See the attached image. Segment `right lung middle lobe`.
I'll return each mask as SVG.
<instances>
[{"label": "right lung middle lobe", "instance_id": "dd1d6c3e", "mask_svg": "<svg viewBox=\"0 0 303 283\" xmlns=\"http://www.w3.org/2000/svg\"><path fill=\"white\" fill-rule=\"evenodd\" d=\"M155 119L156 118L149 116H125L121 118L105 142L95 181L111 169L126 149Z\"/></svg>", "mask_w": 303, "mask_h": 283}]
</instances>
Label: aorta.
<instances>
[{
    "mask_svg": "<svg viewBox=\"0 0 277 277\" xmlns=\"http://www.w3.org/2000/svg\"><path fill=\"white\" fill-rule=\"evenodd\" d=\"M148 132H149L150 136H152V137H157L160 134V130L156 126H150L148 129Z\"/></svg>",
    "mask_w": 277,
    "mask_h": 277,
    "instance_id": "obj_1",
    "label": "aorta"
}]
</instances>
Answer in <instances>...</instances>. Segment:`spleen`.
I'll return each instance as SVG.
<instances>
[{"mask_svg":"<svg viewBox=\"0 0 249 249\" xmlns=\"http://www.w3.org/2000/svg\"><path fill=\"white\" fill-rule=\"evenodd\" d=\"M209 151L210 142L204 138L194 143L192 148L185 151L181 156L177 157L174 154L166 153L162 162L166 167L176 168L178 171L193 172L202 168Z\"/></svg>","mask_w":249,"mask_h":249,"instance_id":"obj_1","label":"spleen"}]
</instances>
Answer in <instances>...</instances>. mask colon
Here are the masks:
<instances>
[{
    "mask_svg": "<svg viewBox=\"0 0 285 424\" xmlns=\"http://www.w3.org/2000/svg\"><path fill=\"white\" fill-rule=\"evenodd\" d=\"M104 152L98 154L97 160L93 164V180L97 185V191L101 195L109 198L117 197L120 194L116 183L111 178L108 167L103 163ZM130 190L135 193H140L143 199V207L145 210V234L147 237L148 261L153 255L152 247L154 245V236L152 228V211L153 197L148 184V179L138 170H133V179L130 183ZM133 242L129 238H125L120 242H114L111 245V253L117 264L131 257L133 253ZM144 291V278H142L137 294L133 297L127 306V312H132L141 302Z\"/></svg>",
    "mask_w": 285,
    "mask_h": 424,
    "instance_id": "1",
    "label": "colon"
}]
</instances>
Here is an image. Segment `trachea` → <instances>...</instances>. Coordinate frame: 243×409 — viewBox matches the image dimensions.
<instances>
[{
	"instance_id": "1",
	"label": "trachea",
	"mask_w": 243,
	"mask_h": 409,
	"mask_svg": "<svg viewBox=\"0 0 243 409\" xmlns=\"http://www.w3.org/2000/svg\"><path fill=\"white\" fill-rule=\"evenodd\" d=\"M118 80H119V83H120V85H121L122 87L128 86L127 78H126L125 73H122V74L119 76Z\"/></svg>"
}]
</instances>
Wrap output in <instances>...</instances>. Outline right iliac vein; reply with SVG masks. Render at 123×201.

__________

How to complete this task: Retype each line of the data exactly as it reads.

Result for this task:
See the attached image. Segment `right lung middle lobe`.
I'll return each mask as SVG.
<instances>
[{"label": "right lung middle lobe", "instance_id": "dd1d6c3e", "mask_svg": "<svg viewBox=\"0 0 303 283\" xmlns=\"http://www.w3.org/2000/svg\"><path fill=\"white\" fill-rule=\"evenodd\" d=\"M155 119L156 118L149 116H125L121 118L105 142L95 181L111 169L126 149Z\"/></svg>", "mask_w": 303, "mask_h": 283}]
</instances>
Label: aorta.
<instances>
[{
    "mask_svg": "<svg viewBox=\"0 0 277 277\" xmlns=\"http://www.w3.org/2000/svg\"><path fill=\"white\" fill-rule=\"evenodd\" d=\"M148 132H149L150 136H152V137H157L160 134V130L156 126H150L148 129Z\"/></svg>",
    "mask_w": 277,
    "mask_h": 277,
    "instance_id": "obj_1",
    "label": "aorta"
}]
</instances>
Answer in <instances>...</instances>. Segment:`spleen`.
I'll return each instance as SVG.
<instances>
[{"mask_svg":"<svg viewBox=\"0 0 249 249\" xmlns=\"http://www.w3.org/2000/svg\"><path fill=\"white\" fill-rule=\"evenodd\" d=\"M209 151L210 142L204 138L194 143L192 148L185 151L181 156L177 157L174 154L166 153L162 162L166 167L176 168L178 171L193 172L202 168Z\"/></svg>","mask_w":249,"mask_h":249,"instance_id":"obj_1","label":"spleen"}]
</instances>
Answer in <instances>...</instances>. mask colon
Here are the masks:
<instances>
[{
    "mask_svg": "<svg viewBox=\"0 0 285 424\" xmlns=\"http://www.w3.org/2000/svg\"><path fill=\"white\" fill-rule=\"evenodd\" d=\"M104 152L98 154L97 160L93 164V180L97 185V191L101 195L109 198L117 197L120 194L116 183L111 178L108 167L103 163ZM130 190L135 193H140L143 199V207L145 210V234L147 237L148 261L153 255L152 247L154 245V236L152 228V211L153 197L148 184V179L138 170H133V179L130 183ZM133 242L129 238H125L120 242H114L111 245V253L117 264L131 257L133 253ZM144 291V278H142L137 294L133 297L127 306V312H132L141 302Z\"/></svg>",
    "mask_w": 285,
    "mask_h": 424,
    "instance_id": "1",
    "label": "colon"
}]
</instances>
Here is an image. Segment `trachea` → <instances>...</instances>. Coordinate frame: 243×409 — viewBox matches the image dimensions.
<instances>
[{
	"instance_id": "1",
	"label": "trachea",
	"mask_w": 243,
	"mask_h": 409,
	"mask_svg": "<svg viewBox=\"0 0 243 409\" xmlns=\"http://www.w3.org/2000/svg\"><path fill=\"white\" fill-rule=\"evenodd\" d=\"M118 80H119V83H120V85H121L122 87L128 86L127 78H126L125 73H122V74L119 76Z\"/></svg>"
}]
</instances>
Wrap output in <instances>...</instances>. Outline right iliac vein; reply with SVG masks. Render at 123×201.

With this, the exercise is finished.